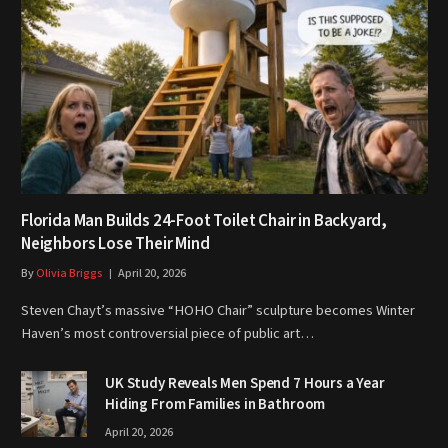
Florida Man Builds 24-Foot Toilet Chair in Backyard,
Neighbors Lose Their Mind
By
Olivia Briggs
April 20, 2026
Steven Chayt’s massive “HOHO Chair” sculpture becomes Winter
Haven’s most controversial piece of public art…
UK Study Reveals Men Spend 7 Hours a Year
Hiding From Families in Bathroom
April 20, 2026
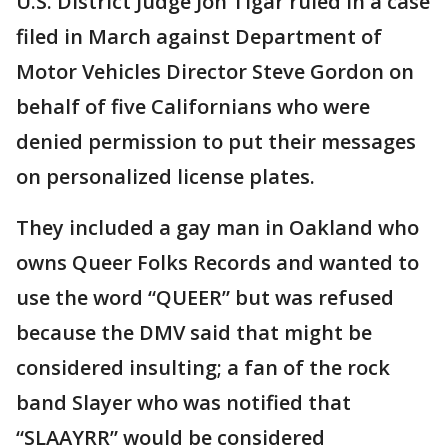
U.S. District Judge Jon Tigar ruled in a case
filed in March against Department of
Motor Vehicles Director Steve Gordon on
behalf of five Californians who were
denied permission to put their messages
on personalized license plates.
They included a gay man in Oakland who
owns Queer Folks Records and wanted to
use the word “QUEER” but was refused
because the DMV said that might be
considered insulting; a fan of the rock
band Slayer who was notified that
“SLAAYRR” would be considered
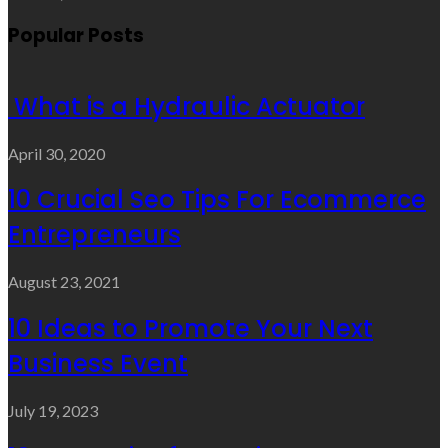
Popular Posts
What is a Hydraulic Actuator
April 30, 2020
10 Crucial Seo Tips For Ecommerce
Entrepreneurs
August 23, 2021
10 Ideas to Promote Your Next
Business Event
July 19, 2023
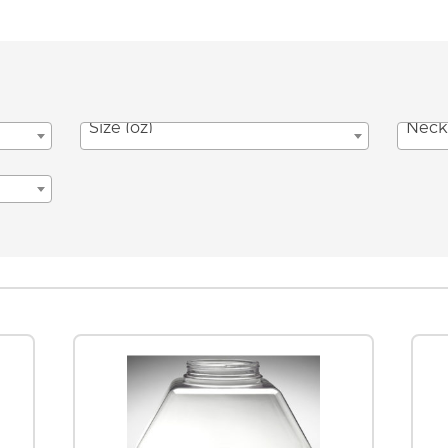
Size (oz)
Neck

+===+

No picture belongs in the copy. Print every entry above exactly as it stands.

→ **Answer section**
Florida Man Builds 24-Foot Toilet Chair in Backyard,
Neighbors Lose Their Mind
By
Olivia Briggs
April 20, 2026
Steven Chayt’s massive “HOHO Chair” sculpture becomes Winter
Haven’s most controversial piece of public art…
UK Study Reveals Men Spend 7 Hours a Year
Hiding From Families in Bathroom
April 20, 2026
U.S. District Judge Jon Tigar ruled in a case
filed in March against Department of
Motor Vehicles Director Steve Gordon on
behalf of five Californians who were
denied permission to put their messages
on personalized license plates.
They included a gay man in Oakland who
owns Queer Folks Records and wanted to
use the word “QUEER” but was refused
because the DMV said that might be
considered insulting; a fan of the rock
band Slayer who was notified that
“SLAAYRR” would be considered
Popular Posts
What is a Hydraulic Actuator
April 30, 2020
10 Crucial Seo Tips For Ecommerce
Entrepreneurs
August 23, 2021
10 Ideas to Promote Your Next
Business Event
July 19, 2023
Size (oz)
Neck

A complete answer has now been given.